User has got her third replacement monitor in as many months, so support tech checks it out - and finds water under the monitor, but no source of a leak. The next day, he's walking by and catches the user's new secretary in action. "I explained to her that watering a plant on top of any electronic equipment is a bad idea, and that maybe watering an artificial plant wasn't the best use of her time either." True story from a Novell NetWire SysOp: Caller: "Hello, is this Tech Support?" Tech: "Yes, it is. How may I help you?" Caller: "The cup holder on my PC is broken and I am within my warranty period. How do I go about getting that fixed?" Tech: "I'm sorry, but did you say a cup holder?" Caller: "Yes, it's attached to the front of my computer." Tech: "Please excuse me if I seem a bit stumped, it's because I am. Did you receive this as part of a promotion, at a trade show?" Caller: "It came with my computer. I don't know anything about a promotional. It just has '4X' on it." At this point the Tech Rep had to mute the caller, because he couldn't stand it. He was laughing too hard. The caller had been using the load drawer of the CD-ROM drive as a cup holder, and snapped it off the drive!
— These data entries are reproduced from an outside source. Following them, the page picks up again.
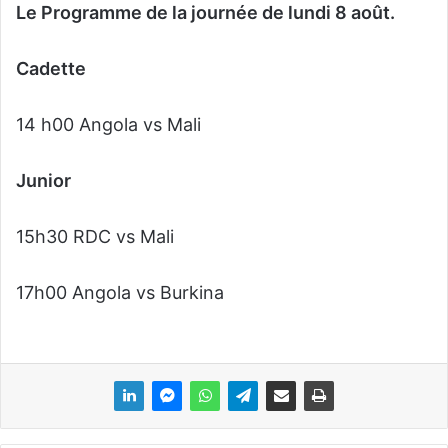
Le Programme de la journée de lundi 8 août.
Cadette
14 h00 Angola vs Mali
Junior
15h30 RDC vs Mali
17h00 Angola vs Burkina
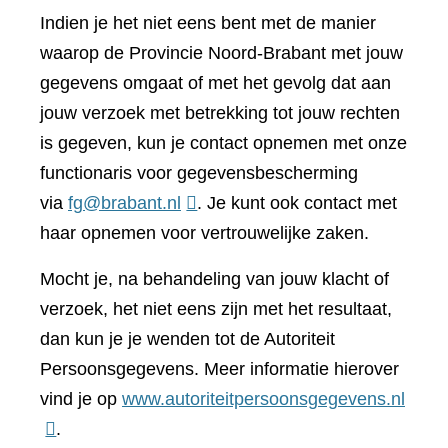
Indien je het niet eens bent met de manier
waarop de Provincie Noord-Brabant met jouw
gegevens omgaat of met het gevolg dat aan
jouw verzoek met betrekking tot jouw rechten
is gegeven, kun je contact opnemen met onze
functionaris voor gegevensbescherming
via
fg@brabant.nl
. Je kunt ook contact met
haar opnemen voor vertrouwelijke zaken.
Mocht je, na behandeling van jouw klacht of
verzoek, het niet eens zijn met het resultaat,
dan kun je je wenden tot de Autoriteit
Persoonsgegevens. Meer informatie hierover
(verwi
vind je op
www.autoriteitpersoonsgegevens.nl
naar
.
Time-saving keyboard shortcuts

A colleague of mine once lost one and a half hours of work when his computer froze because he forgot to save the Word document he was working on. Because he had not even done a first-time save, the program could not recover anything. Sadly, this is an all-too-common experience. I've got into the habit of saving my work every five minutes of so, which has saved my skin more times than I can recall. (The habit is so ingrained that one time I even wrote something by hand on a piece of paper, and then tried to save that!) I think one of the reasons people don't save more regularly is they don't like making a special trip to the menu bar at the top of the screen. This is where keyboard shortcuts are invaluable. It's easy to type an extra letter without breaking your flow of work. Control-S (on the Mac, Command-S) saves in every program I know. Here are a few more universal shortcuts that I hope will become second nature to you:
Ctrl-C : Copy
Ctrl-V : Paste
Ctrl-P : Print
Ctrl-W : Closes the document window
Ctrl-N : Opens a new document
Ctrl-O : Opens an existing document (via a popup dialogue box)
And here are a few common shortcuts for text selected in most word-processing programs:
Ctrl-i : italic
Ctrl-b : bold
Ctrl-u : underline
Ctrl-a : selects all text in the document
Another useful one: Pressing the Tab key when filling in forms or fields jumps you to the next field or part of the form.
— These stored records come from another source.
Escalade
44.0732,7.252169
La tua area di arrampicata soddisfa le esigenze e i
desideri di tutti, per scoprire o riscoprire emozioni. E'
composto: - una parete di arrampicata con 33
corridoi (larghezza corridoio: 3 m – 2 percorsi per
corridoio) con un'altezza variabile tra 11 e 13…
Wednesday, December 17, 2008

It's not your fault, Part II

"All these labels -- 'geek' and 'nerd' and 'mild Asperger's -- are all getting at the same thing. ... The Asperger's brain is interested in things rather than people, and people who are interested in things have given us the computer you're working on right now." (Temple Grandin, an associate professor at Colorado State University, on the connection between people with a form of autism called Asperger's Syndrome and IT professionals.)

Using a camera as evidence

Writing in The Box (The Press's weekly technology section), Will Harvie has a good tip when you are returning hired or leased goods (in his case, a storage locker). He took pics of the locker just before surrendering it, to prove it was in good condition after he had finished. He had learned his lesson from a previous rental car hire, as the agency claimed he had damaged the vehicle, when he was positive he had not but could not prove his claim. All digital cameras can add the time and date to the photograph, so you have good evidence to back up your side of the story, if it should ever come to a dispute.

Tuesday, December 16, 2008

Trumping telemarketers

The lady of the house answered the phone, to a heavily accented voice at the other end. "Good day, madam," he said. "How are you today?"
"Actually, I'm not feeling very well at the moment," she replied (which was true). "Can I tell you about it?"
CLICK!
Guess the telemarketer's script didn't cover that.